A forgotten sense of history and identity: The old town park had a civil war cannon and plaque commemorating a war hero. In the author’s concern for a population cut off from its own history, I was reminded of Milan Kundera’’s The Book of Laughter and Forgetting and The Unbearable Lightness of Being. Closely linked with a loss of history, PKD was also vitally concerned with the country’s drop in the literacy rate: an entire society where people either can’t read or choose not to read but rather are satisfied with being entertained by their TVs featuring advertisement that are nothing more than shiny sewer-bugs that rot the brain. Phil uses this image for TV ads in his The Solar Lottery.

Discrediting tools and craft: Ted Barton comes to know a haggard oldster and town drunk by the name of William Christopher. However, back when Millgate was the true Millgate, William Christopher was his true self, a robust, sober, hard-working electronics expert. Philip K. Dick had great respect for men and women possessing expertise in handling material things – carpenters, masons, potters, auto mechanics – and abhorred the direction American society was headed: an entire population of service workers and telemarketers.
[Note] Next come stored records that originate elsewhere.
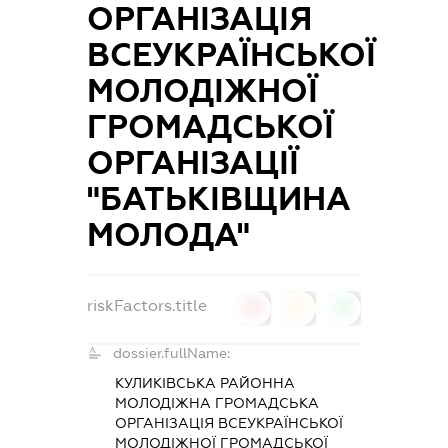
ОРГАНІЗАЦІЯ
ВСЕУКРАЇНСЬКОЇ
МОЛОДІЖНОЇ
ГРОМАДСЬКОЇ
ОРГАНІЗАЦІЇ
"БАТЬКІВЩИНА
МОЛОДА"
riskFactors.title
0
0
0
dossier.fullName:
КУЛИКІВСЬКА РАЙОННА
МОЛОДІЖНА ГРОМАДСЬКА
ОРГАНІЗАЦІЯ ВСЕУКРАЇНСЬКОЇ
МОЛОДІЖНОЇ ГРОМАДСЬКОЇ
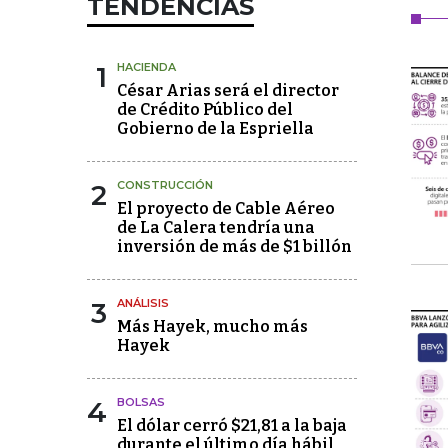
TENDENCIAS
1
HACIENDA
César Arias será el director
de Crédito Público del
Gobierno de la Espriella
2
CONSTRUCCIÓN
El proyecto de Cable Aéreo
de La Calera tendría una
inversión de más de $1 billón
3
ANÁLISIS
Más Hayek, mucho más
Hayek
4
BOLSAS
El dólar cerró $21,81 a la baja
durante el último día hábil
This theme is picked up most directly in Galactic Pot-Healer.

Mental Projection and Mind Power: With his special mental powers, the above mentioned ten-year old Peter is able to vitalize and control his small Gumby-like clay creations he calls golems (one of the creepier parts of the tale) along with an entire menagerie of snakes, spiders and large viscous rats with red eyes. And Peter isn’t the only one who has such powers. Such a preoccupation with mental powers of one variety or another is prominent in dozens of the author's novels.
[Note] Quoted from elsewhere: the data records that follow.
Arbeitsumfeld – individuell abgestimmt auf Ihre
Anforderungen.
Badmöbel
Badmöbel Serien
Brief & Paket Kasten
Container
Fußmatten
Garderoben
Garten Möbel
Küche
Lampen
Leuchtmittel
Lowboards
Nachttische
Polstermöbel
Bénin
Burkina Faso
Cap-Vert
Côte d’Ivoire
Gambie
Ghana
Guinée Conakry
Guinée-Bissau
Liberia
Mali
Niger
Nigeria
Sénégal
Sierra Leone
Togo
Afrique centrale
Cosmic forces and underlying divine power: Is all that we see only an illusion? Does our material world weigh us down and occlude our vision, block of perception of an underlying light that is the “true” reality? Or, is there more than one divine force acting in our universe, using humans and other mundane forms of life as if puppets on strings? On this last point, The Cosmic Puppets touches on such ancient dualistic religions as Zoroastrianism, Gnosticism and Manichaeism.

Ah, if we humans only knew the true nature of the ultimate, underlying reality! Philip K. Dick went on to write not only entire novels exploring this question in its many manifestations, such novels as The Divine Invasion and Valis but you can read all about it in his 1,000-page The Exegesis of Philip K. Dick. Want a preview? Dickheads of the world unite! - read The Cosmic Puppets.